Aufgrund meiner frühen Ankunft hatte ich noch damit gerechnet, dass die Erzählungen einiger anderer Pilger zutreffen könnten und ich als Radpilger warten müsste, um ein Bett zu bekommen. Also hier in Pamplona war das schon mal nicht der Fall. Mich stimmte das sehr zufrieden und als Franz mir dann auch noch den abschließbaren Keller für mein Rad zeigte, war meine Welt perfekt.

Frisch geduscht ging es etwas später in die Altstadt. Witzig fand ich, dass es in unmittelbarer Nähe der Herberge einen Aufzug hoch in die Altstadt gab.  Mit ihm fuhr man etwa 10 m bis an die alten Stadtmauern hoch. Die restlichen wenigen hundert Meter konnte man dann locker laufen und stand plötzlich in den alten Gassen der Innenstadt.

Pamblona liegt auf einer kleinen Hochebene 450 m ü.NN am Fluss Arga. Der Rio Arga floss direkt hinter der von mir gewählten Pilgerherberge Paderborn her, bei Hochwasser gab es dann schon mal Wasser im Keller, dass hatte mir der Hospitaliero Franz erzählt.  Im Wesentlichen wird das Stadtbild durch die gut erhaltene Zitadelle und die große Kathedrale geprägt. Darüber hinaus sind der Plaza de Castillo und das Rathaus an der Plaza Consistorial sehr sehenswert. 

Was war es herrlich, an dem Nachmittag in der Sonne auf den Plätzen einen Kaffee zu genießen! Zum Abend hin bestellte ich mir ein leckeres Essen und einen Vino Tinto der richtig gut mundete. Viele Pilger waren dort am Nachmittag unterwegs, immer wieder sah ich Rucksäcke und kam hier und da mit einigen Pilgern ins Gespräch.

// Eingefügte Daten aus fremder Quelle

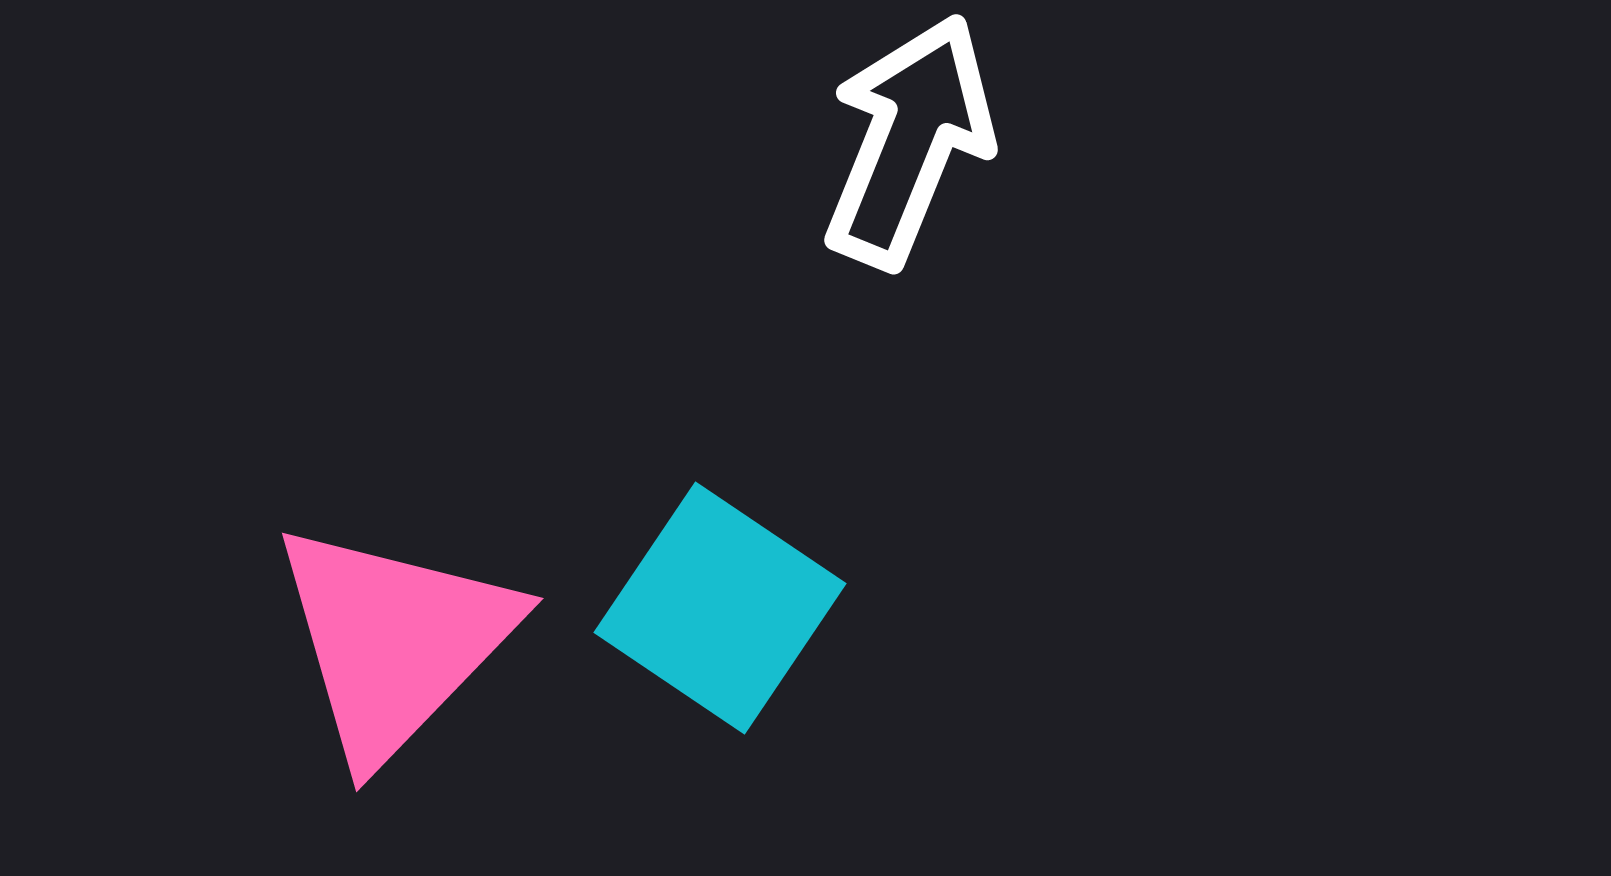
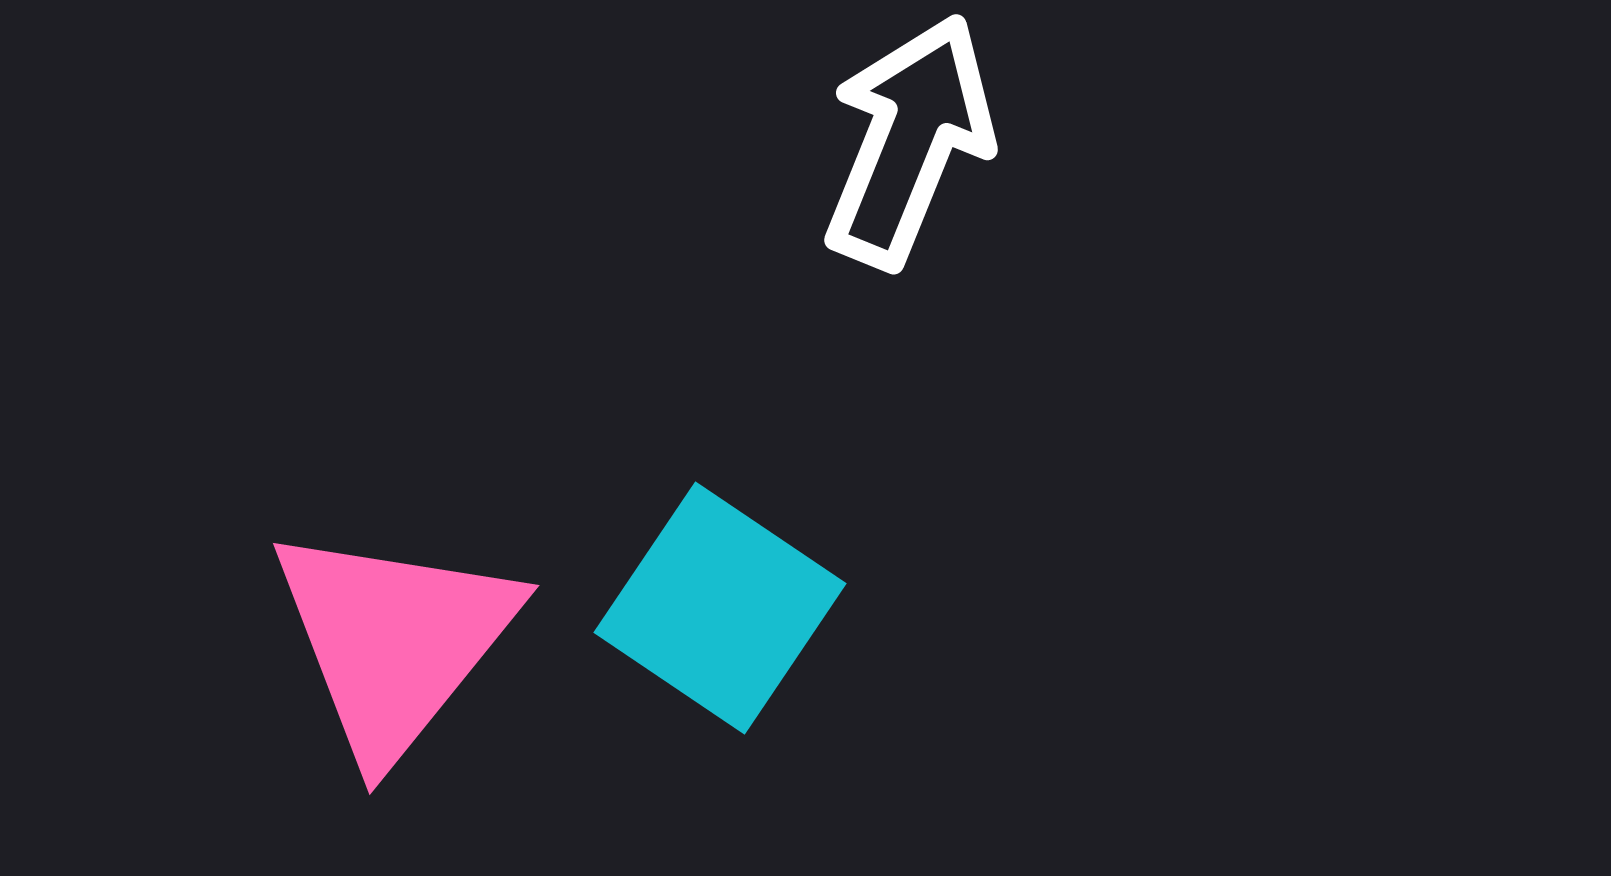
pink triangle: rotated 5 degrees counterclockwise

Ein schöner Tag lag hinter mir, als ich zur Pilgerherberge zurücklief. Was man in den wenigen Stunden von Pamplona sehen konnte, hatte ich gesehen. Franz und Ursula waren bei meiner Ankunft immer noch mit irgendwelchen Arbeiten beschäftigt. Ich grüßte sie nur noch nett  und kroch müde in mein Bett.